August 22, 2014 at 4:30 am
Myke85 (8/21/2014)
How I can get 'good'?
DECLARE @Email VARCHAR(100)
DECLARE @Email2 VARCHAR(100)
Set @email= 'helper@sql-server-helper.com'
set @email2='fff@dd.com, helper@sql-server-helper.com,vc@.com'
SELECT case when @email like @email2 then 'good' else 'false' end as Result
Okay, the first problem is, as lpablo pointed out, you're trying to do the LIKE in the wrong order. You should be seeing if Email2 is like Email, not if Email is like Email2.
The second issue is that while lpablo has the right idea, he forgot to test his code. Because if you look at it, he's referencing a non-existent variable in the SELECT statement. So here are two versions of your problem, one with variables (correcting lpablo's issue) and one with a table:
DECLARE @Email VARCHAR(100), @Email2 VARCHAR(100);
SET @email= 'helper@sql-server-helper.com';
SET @email2='fff@dd.com, helper@sql-server-helper.com,vc@.com';
SELECT CASE WHEN @email2 LIKE '%' + @email + '%' THEN 'good' ELSE 'false'
END AS Result ;
--This is the variable code.
CREATE TABLE #Emails (Email1 VARCHAR(100), Email2 VARCHAR(100));
INSERT INTO #Emails (Email1, Email2)
VALUES ('helper@sql-server-helper.com',
'fff@dd.com, helper@sql-server-helper.com,vc@.com');
SELECT * FROM #Emails;
SELECT CASE WHEN Email2 LIKE '%' + Email1 + '%' THEN 'Good' ELSE 'False'
END AS Result
FROM #Emails;
--This is the table version.
FYI: If you use "code" instead of "quote" around your T-SQL, it will appear as it does above (in full technicolor glory).
August 22, 2014 at 4:37 am
Aaaannnnnddddd... From the theatre of the absurd, I couldn't get PATINDEX() to work, but I did get CHARINDEX() and REPLACE() to work.
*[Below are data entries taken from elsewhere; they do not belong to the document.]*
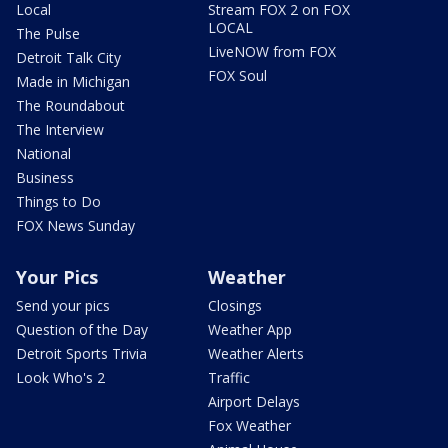
Local
Stream FOX 2 on FOX
LOCAL
The Pulse
LiveNOW from FOX
Detroit Talk City
FOX Soul
Made in Michigan
The Roundabout
The Interview
National
Business
Things to Do
FOX News Sunday
Your Pics
Weather
Send your pics
Closings
Question of the Day
Weather App
Detroit Sports Trivia
Weather Alerts
Look Who's 2
Traffic
Airport Delays
Fox Weather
I don't know why anyone would want to use these methods, but hey, I'm gonna post them anyway. @=)
--The table version
CREATE TABLE #Emails (Email1 VARCHAR(100), Email2 VARCHAR(100));
INSERT INTO #Emails (Email1, Email2)
VALUES ('helper@sql-server-helper.com',
'fff@dd.com, helper@sql-server-helper.com,vc@.com');
SELECT * FROM #Emails;
SELECT CASE WHEN Email2 LIKE '%' + Email1 + '%' THEN 'Good' ELSE 'False'
END AS Result
FROM #Emails;
SELECT CASE WHEN REPLACE(Email2,Email1,'Good') LIKE '%Good%' THEN 'Good'
ELSE 'False' END AS Result
FROM #Emails;
--Using REPLACE
SELECT CASE WHEN CHARINDEX(Email1,Email2) <> 0 THEN 'Good'
ELSE 'False' END AS Result
FROM #Emails;
--Using CHARINDEX()
August 22, 2014 at 4:46 am
djj (8/22/2014)
Brandie Tarvin (8/22/2014)
lpablo (8/22/2014)
DECLARE @Email VARCHAR(100)DECLARE @Email2 VARCHAR(100)
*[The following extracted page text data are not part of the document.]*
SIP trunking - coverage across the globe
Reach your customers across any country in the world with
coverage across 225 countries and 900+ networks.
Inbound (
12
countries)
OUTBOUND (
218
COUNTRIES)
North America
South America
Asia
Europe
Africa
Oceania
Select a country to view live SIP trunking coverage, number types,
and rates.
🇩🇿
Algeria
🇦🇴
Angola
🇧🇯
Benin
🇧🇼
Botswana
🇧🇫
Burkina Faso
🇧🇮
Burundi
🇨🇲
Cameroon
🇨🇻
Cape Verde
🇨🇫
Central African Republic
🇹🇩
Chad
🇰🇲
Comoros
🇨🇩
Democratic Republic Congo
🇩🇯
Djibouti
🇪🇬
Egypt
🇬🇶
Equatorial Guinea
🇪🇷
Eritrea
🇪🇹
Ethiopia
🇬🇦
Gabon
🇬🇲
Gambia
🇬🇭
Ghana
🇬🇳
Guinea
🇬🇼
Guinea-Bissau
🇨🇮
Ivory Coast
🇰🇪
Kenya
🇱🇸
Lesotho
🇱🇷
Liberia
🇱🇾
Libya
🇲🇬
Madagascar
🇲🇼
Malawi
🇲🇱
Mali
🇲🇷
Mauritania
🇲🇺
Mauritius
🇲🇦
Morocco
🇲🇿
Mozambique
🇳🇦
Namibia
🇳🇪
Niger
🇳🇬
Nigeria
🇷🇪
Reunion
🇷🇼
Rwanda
Set @email= 'helper@sql-server-helper.com'
set @email2='fff@dd.com, helper@sql-server-helper.com,vc@.com'
SELECT case when @email2 like '%' + @email1 + '%' then 'good' else 'false' end as Result
FYI: This code has obviously not been tested.
But if you replace @email1 with @email it will work. ๐
Why, Yes. Yes, it will. @=)
August 22, 2014 at 6:07 am
WITH DedupedData AS (
SELECT nr, [Address],
Alias = CASE
WHEN (x1.Address_Name = x3.Alias_Name AND x1.Address_Domain IN (Alias_Domain1,Alias_Domain2)) THEN NULL
ELSE Item END
FROM @info
CROSS APPLY (
SELECT
Address_Name = MAX(CASE WHEN ItemNumber = 1 THEN Item END),
Address_Domain = MAX(CASE WHEN ItemNumber = 2 THEN Item END)
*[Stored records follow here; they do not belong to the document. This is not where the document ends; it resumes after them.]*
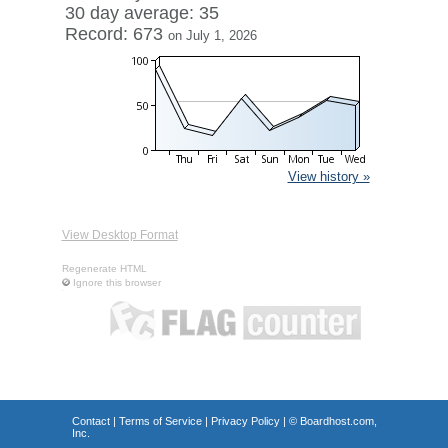
30 day average: 35
Record: 673
on July 1, 2026
View history »
View Desktop Format
Regenerate HTML
Ignore this browser
Contact
|
Terms of Service
|
Privacy Policy
| ©
Boardhost.com,
Inc.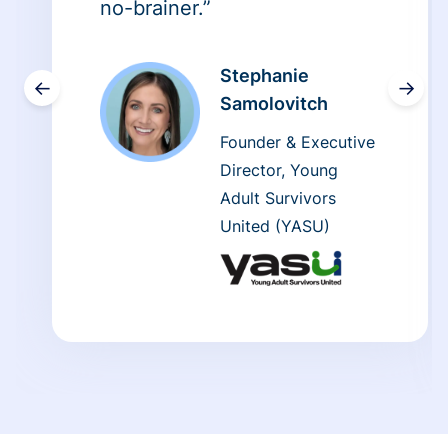
no-brainer.”
Stephanie
←
→
Samolovitch
Founder & Executive
Director, Young
Adult Survivors
United (YASU)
FROM dbo.DelimitedSplit8k(REPLACE([address],'@','.'),'.')
WHERE ItemNumber IN (1,2)
) x1
CROSS APPLY dbo.DelimitedSplit8k([alias],',') x2
CROSS APPLY (
SELECT
Alias_Name = MAX(CASE WHEN ItemNumber = 1 THEN Item END),
Alias_Domain1 = MAX(CASE WHEN ItemNumber = 2 THEN Item END),
Alias_Domain2 = MAX(CASE WHEN ItemNumber = 3 THEN Item END)
FROM dbo.DelimitedSplit8k(REPLACE(x2.Item,'@','.'),'.')
) x3
)
SELECT
d.nr,
[address] = CASE WHEN x.Alias IS NOT NULL THEN d.[address] ELSE '' END,
[alias] = ISNULL(x.alias,'')
FROM (SELECT nr, [address] FROM DedupedData GROUP BY nr, [address]) d
OUTER APPLY (
SELECT stuff( (
SELECT ',' + Alias
FROM DedupedData di
WHERE di.nr = d.nr
AND di.Alias IS NOT NULL
ORDER BY Alias
FOR XML PATH(''), TYPE).value('.', 'varchar(max)')
,1,1,'')
) x (alias)
ORDER BY d.nr
For definition of function DelimitedSplit8k, see http://www.sqlservercentral.com/articles/Tally+Table/72993/[/url]
For fast, accurate and documented assistance in answering your questions, please read this article.
Understanding and using APPLY, (I) and (II) Paul White
Hidden RBAR: Triangular Joins / The "Numbers" or "Tally" Table: What it is and how it replaces a loop Jeff Moden
August 22, 2014 at 6:14 am
Chris,
Why the STUFF() and the XML?
August 22, 2014 at 6:18 am
Brandie Tarvin (8/22/2014)
Chris,Why the STUFF() and the XML?
It's concatenation of values from different rows of the same column, Brandie.
Split up the email addresses onto different rows, eliminate any matches, then join back up what's left.
For fast, accurate and documented assistance in answering your questions, please read this article.
Understanding and using APPLY, (I) and (II) Paul White
Hidden RBAR: Triangular Joins / The "Numbers" or "Tally" Table: What it is and how it replaces a loop Jeff Moden
August 22, 2014 at 6:24 am
ChrisM@Work (8/22/2014)
Brandie Tarvin (8/22/2014)
Chris,Why the STUFF() and the XML?
It's concatenation of values from different rows of the same column, Brandie.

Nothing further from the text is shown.